Content starts

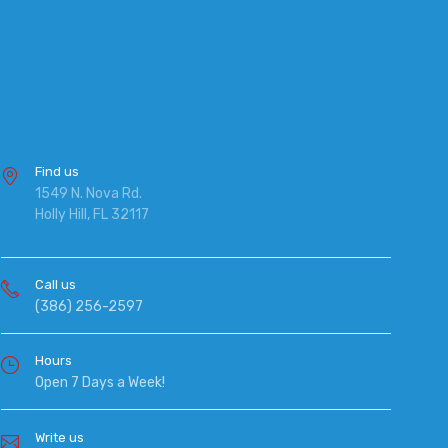
Find us
1549 N. Nova Rd.
Holly Hill, FL 32117
Call us
(386) 256-2597
Hours
Open 7 Days a Week!
Write us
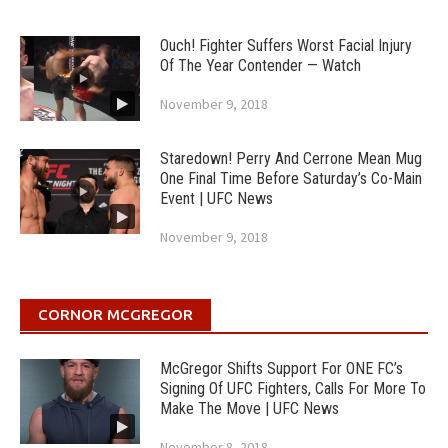
Ouch! Fighter Suffers Worst Facial Injury
Of The Year Contender — Watch
November 9, 2018
Staredown! Perry And Cerrone Mean Mug
One Final Time Before Saturday’s Co-Main
Event | UFC News
November 9, 2018
CORNOR MCGREGOR
McGregor Shifts Support For ONE FC’s
Signing Of UFC Fighters, Calls For More To
Make The Move | UFC News
November 8, 2018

Content ends

- Work to complete -
Across the entries, how many lines include the string "News"? The answer should be only a number.

- Result below -
2